EXCERPTED RECORDS
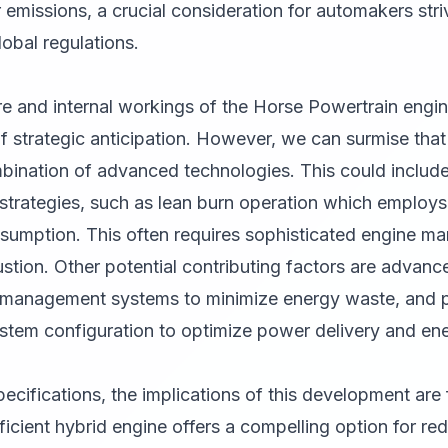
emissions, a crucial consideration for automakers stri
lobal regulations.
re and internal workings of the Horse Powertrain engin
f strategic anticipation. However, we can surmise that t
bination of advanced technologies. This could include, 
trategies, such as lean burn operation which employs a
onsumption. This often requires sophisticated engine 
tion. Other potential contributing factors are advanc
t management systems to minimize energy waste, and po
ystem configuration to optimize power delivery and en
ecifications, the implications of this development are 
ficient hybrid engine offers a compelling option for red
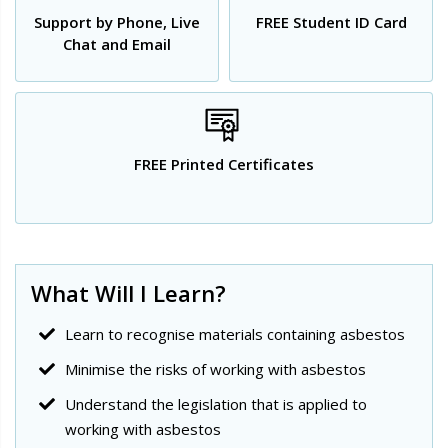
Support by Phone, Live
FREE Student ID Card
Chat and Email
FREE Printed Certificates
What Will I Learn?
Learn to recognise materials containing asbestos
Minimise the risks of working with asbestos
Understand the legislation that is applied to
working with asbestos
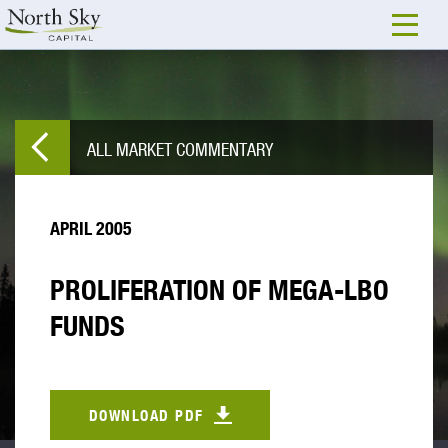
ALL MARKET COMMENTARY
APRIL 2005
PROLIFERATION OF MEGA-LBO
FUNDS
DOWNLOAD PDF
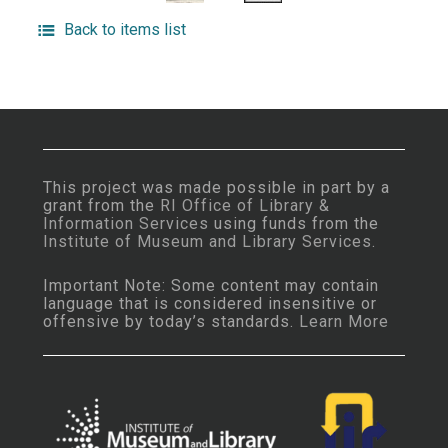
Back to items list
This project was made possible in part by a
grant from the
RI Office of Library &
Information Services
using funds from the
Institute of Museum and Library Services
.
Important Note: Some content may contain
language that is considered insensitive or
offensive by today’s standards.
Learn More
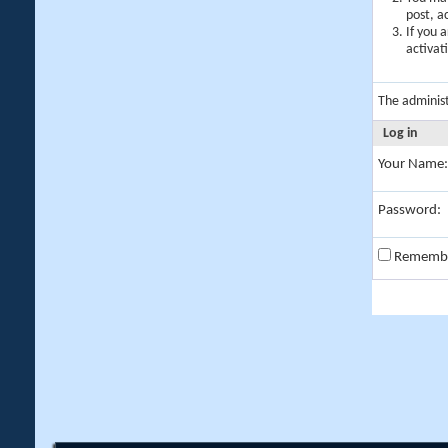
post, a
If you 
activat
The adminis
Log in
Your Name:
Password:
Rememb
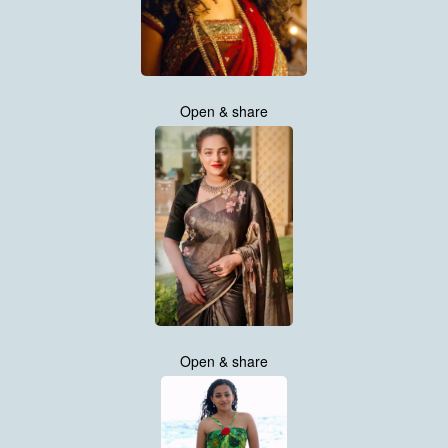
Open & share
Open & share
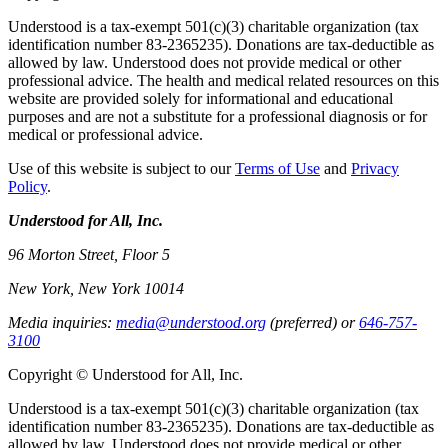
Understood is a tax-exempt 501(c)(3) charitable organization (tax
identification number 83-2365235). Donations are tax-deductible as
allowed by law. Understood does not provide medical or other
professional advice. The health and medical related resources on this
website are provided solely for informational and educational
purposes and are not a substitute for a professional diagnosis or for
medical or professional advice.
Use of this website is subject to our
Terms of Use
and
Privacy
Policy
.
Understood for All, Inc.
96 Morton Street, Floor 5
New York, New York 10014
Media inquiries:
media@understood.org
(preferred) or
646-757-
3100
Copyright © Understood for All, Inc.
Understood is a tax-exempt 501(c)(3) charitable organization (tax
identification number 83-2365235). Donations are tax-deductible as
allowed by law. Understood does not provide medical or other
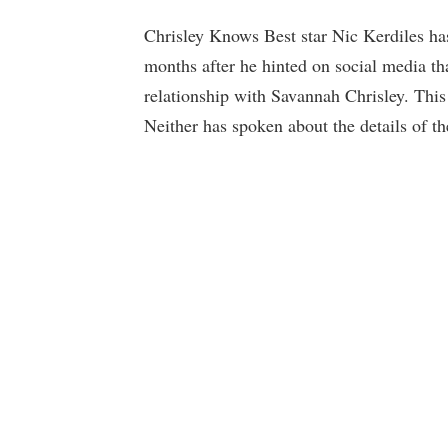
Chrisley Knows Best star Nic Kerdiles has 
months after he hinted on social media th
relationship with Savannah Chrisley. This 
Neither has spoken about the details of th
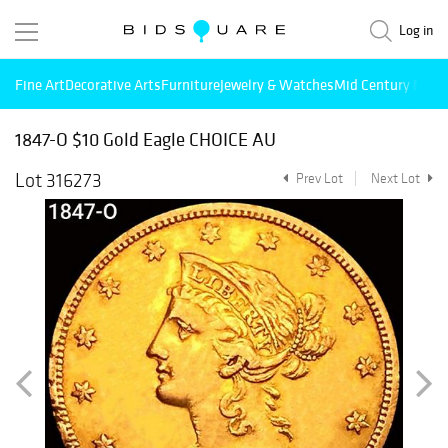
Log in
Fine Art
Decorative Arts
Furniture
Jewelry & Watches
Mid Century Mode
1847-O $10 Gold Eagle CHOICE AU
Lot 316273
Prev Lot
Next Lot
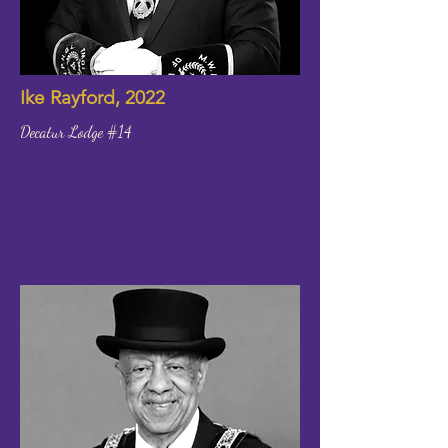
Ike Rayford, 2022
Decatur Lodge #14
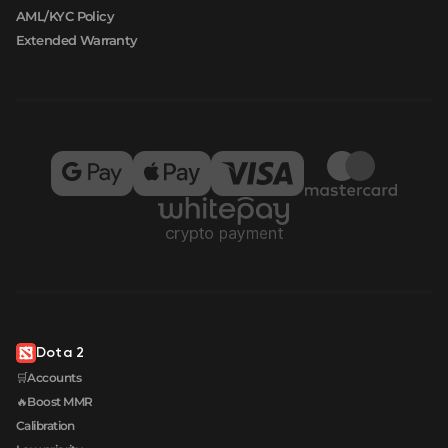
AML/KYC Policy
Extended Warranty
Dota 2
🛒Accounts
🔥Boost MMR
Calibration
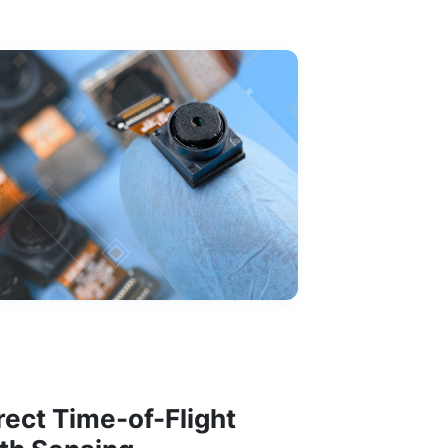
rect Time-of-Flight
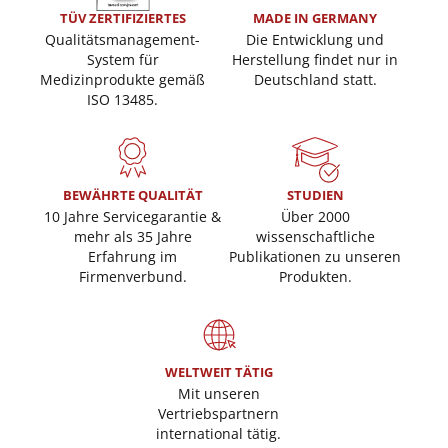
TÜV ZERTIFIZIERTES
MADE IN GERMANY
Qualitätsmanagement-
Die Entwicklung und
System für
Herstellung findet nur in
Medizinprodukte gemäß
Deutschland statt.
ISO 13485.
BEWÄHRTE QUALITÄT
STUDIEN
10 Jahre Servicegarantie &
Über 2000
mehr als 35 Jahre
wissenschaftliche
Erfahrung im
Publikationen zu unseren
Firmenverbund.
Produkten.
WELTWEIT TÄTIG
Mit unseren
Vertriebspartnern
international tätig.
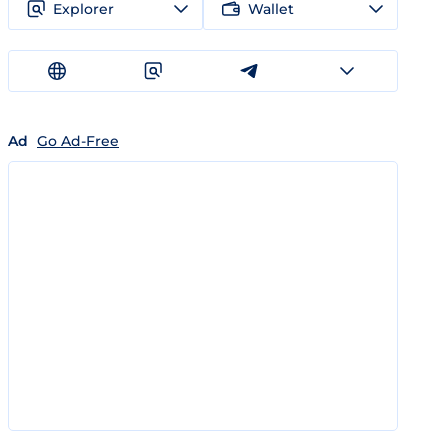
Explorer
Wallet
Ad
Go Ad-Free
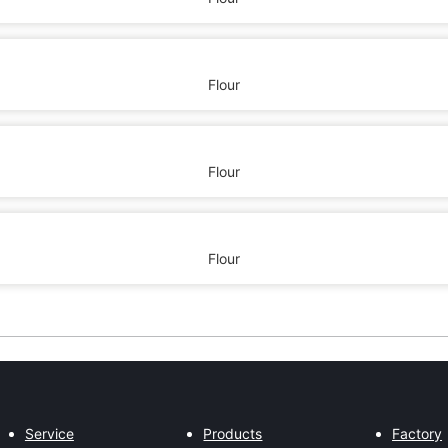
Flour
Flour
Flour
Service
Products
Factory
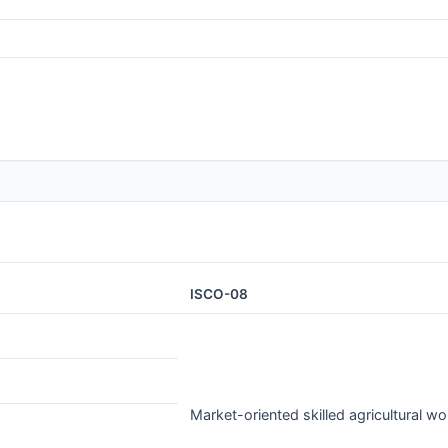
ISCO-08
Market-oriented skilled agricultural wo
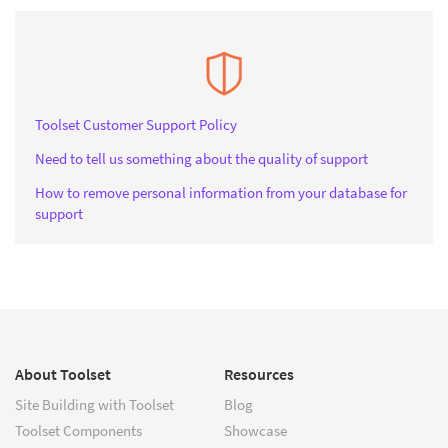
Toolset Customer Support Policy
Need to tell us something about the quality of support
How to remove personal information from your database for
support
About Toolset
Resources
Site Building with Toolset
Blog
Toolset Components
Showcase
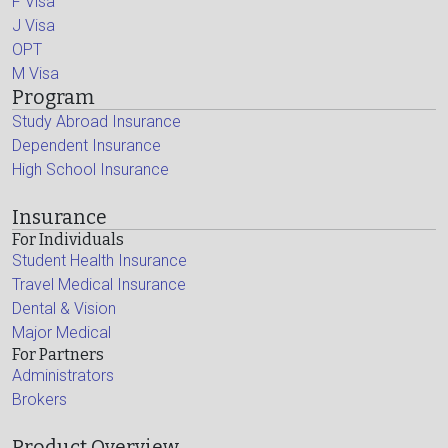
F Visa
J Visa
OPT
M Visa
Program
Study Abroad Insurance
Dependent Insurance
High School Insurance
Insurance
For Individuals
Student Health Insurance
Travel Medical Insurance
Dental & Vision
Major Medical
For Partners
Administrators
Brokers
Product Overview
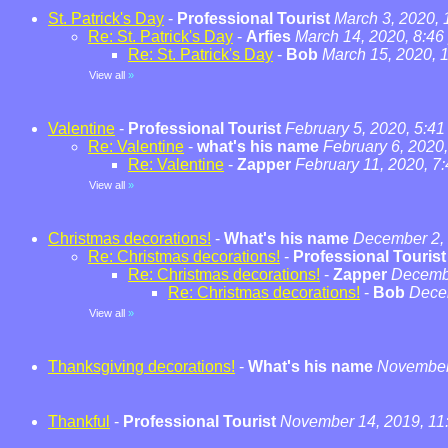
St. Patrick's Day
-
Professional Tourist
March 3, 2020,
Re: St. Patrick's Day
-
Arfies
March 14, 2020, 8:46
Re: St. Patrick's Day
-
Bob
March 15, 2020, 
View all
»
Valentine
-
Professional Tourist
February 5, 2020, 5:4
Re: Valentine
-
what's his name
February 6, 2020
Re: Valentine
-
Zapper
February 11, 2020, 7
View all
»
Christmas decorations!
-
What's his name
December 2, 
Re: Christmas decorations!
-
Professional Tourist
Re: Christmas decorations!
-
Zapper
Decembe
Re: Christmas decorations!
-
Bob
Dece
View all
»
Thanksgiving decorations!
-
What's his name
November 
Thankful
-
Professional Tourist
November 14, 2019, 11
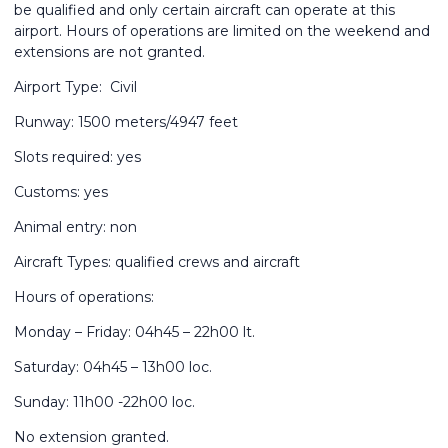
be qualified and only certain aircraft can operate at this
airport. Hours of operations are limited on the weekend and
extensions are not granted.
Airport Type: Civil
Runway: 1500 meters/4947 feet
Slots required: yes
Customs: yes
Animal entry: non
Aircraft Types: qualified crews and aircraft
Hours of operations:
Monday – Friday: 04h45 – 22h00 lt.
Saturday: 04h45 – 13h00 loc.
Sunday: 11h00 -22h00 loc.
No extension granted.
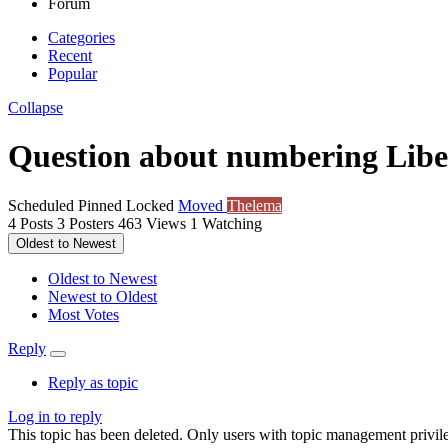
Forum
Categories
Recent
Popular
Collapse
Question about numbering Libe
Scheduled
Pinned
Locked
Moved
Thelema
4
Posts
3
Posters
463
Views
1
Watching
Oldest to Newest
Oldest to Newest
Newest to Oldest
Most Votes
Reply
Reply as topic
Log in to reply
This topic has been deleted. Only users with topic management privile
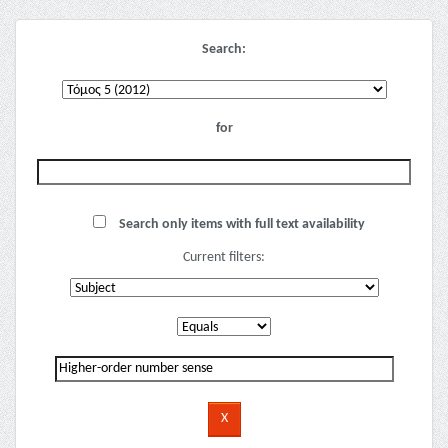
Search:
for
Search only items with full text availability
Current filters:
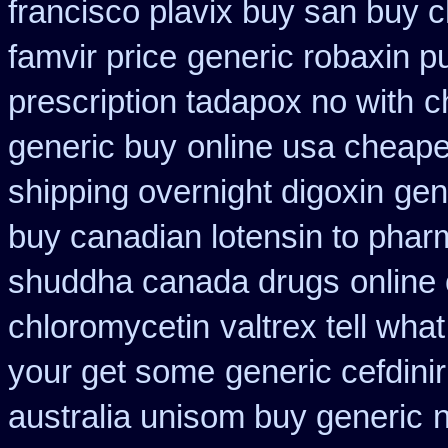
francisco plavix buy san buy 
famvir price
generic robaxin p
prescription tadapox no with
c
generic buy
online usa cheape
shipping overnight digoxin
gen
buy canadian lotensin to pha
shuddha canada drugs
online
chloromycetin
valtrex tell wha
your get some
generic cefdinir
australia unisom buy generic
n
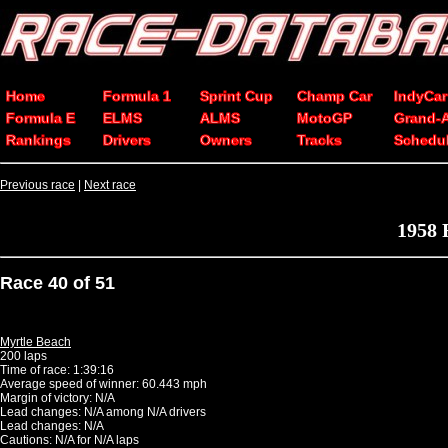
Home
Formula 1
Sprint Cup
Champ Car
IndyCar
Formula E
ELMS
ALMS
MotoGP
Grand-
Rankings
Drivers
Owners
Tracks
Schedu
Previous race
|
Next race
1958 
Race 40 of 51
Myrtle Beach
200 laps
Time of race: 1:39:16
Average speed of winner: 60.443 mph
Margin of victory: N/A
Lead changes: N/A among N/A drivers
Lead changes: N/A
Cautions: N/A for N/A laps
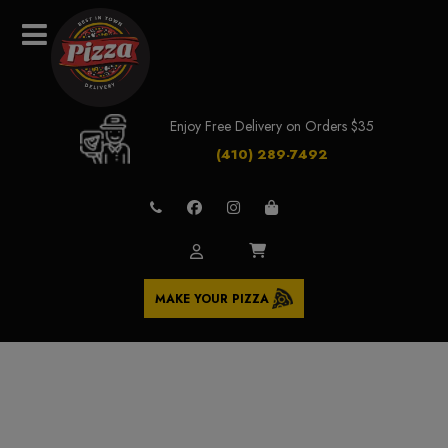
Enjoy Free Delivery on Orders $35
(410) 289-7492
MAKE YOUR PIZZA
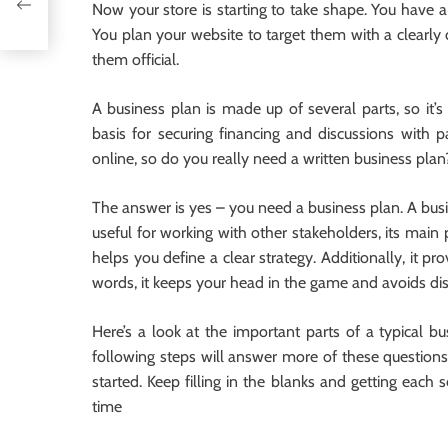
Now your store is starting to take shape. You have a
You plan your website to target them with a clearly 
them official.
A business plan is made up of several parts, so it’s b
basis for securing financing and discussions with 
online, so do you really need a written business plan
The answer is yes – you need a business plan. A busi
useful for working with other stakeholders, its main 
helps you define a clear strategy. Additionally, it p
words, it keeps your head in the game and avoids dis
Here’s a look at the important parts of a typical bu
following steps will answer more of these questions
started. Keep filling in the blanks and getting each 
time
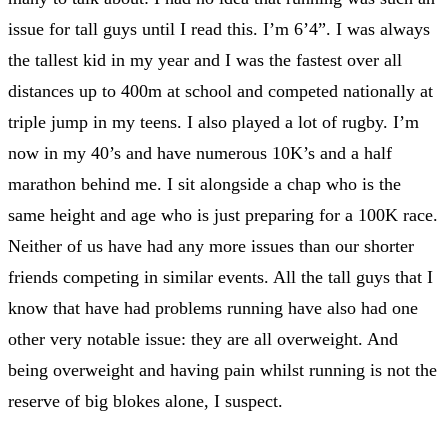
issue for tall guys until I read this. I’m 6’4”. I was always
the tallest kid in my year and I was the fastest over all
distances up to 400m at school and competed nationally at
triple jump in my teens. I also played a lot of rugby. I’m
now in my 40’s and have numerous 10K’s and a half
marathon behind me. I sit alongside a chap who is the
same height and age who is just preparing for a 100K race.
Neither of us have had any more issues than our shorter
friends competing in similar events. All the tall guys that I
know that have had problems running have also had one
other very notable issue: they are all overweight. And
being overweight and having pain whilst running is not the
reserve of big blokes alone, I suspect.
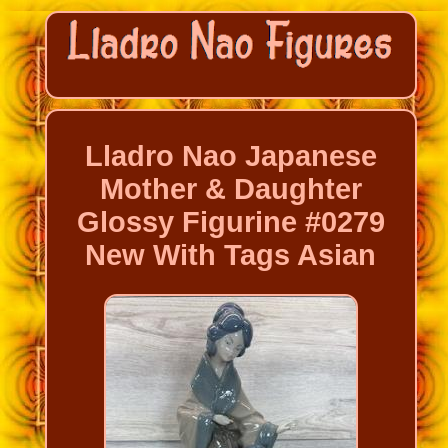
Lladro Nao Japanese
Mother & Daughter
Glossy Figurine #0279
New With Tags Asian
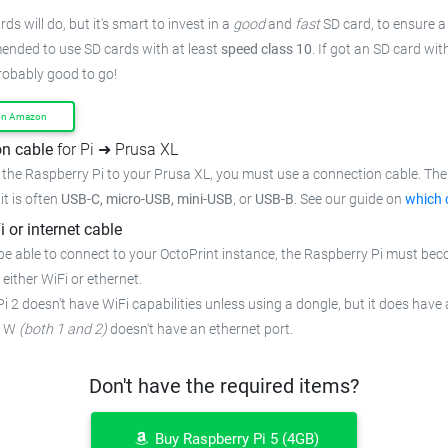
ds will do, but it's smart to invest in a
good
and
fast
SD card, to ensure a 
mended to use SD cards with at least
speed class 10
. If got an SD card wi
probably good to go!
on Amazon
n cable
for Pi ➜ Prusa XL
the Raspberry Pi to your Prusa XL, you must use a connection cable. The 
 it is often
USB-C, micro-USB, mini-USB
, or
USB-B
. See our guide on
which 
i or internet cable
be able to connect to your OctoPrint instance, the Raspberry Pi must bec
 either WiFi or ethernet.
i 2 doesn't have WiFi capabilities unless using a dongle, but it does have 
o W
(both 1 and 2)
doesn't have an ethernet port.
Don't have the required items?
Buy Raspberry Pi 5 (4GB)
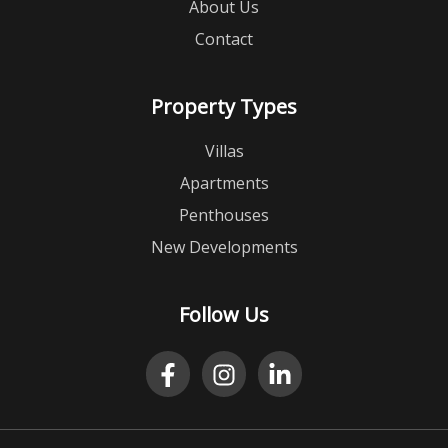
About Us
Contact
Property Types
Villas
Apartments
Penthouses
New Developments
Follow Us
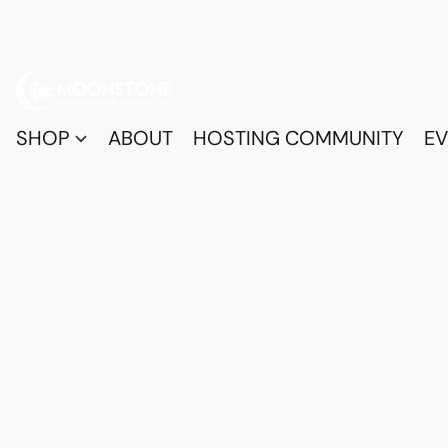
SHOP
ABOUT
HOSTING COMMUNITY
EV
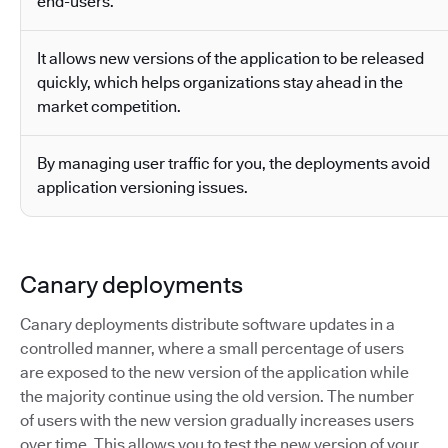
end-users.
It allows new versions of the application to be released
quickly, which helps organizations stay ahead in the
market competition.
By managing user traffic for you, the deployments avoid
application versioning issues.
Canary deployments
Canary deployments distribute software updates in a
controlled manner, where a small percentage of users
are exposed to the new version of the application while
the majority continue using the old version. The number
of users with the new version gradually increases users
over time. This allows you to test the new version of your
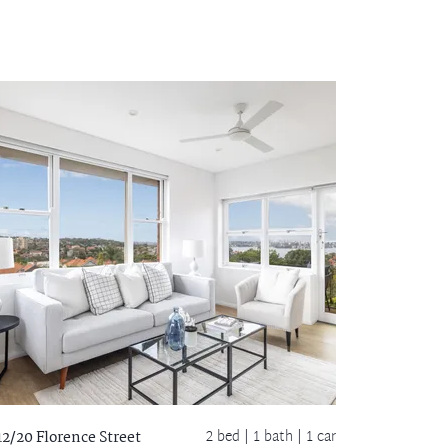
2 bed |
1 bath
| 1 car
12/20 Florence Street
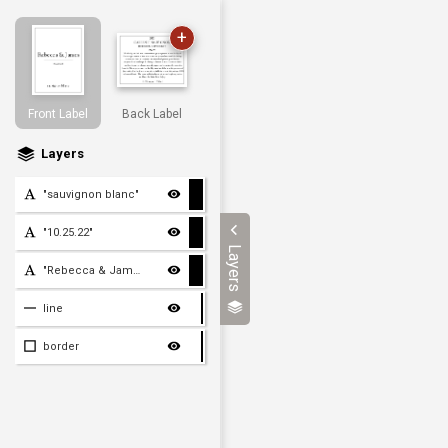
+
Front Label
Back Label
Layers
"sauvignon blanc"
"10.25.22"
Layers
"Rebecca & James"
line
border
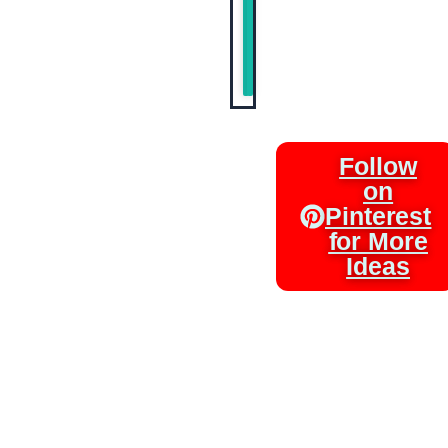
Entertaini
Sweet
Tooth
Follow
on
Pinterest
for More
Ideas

PROBLEM DESCRIPTION
Please output, exactly as written, the lines above from the one holding "generic buy" through the one holding "Enjoy Free Delivery on Orders $35", both included, with the pictures omitted.

SOLVED EXERCISE
generic buy
online usa cheape
shipping overnight digoxin
gen
buy canadian lotensin to pha
shuddha canada drugs
online
chloromycetin
valtrex tell wha
your get some
generic cefdinir
australia unisom buy generic
n
Home
Formula 1
Sprint Cup
Champ Car
IndyCar
Formula E
ELMS
ALMS
MotoGP
Grand-
Rankings
Drivers
Owners
Tracks
Schedu
Previous race
|
Next race
1958 
Race 40 of 51
Myrtle Beach
200 laps
Time of race: 1:39:16
Average speed of winner: 60.443 mph
Margin of victory: N/A
Lead changes: N/A among N/A drivers
Lead changes: N/A
Cautions: N/A for N/A laps
Enjoy Free Delivery on Orders $35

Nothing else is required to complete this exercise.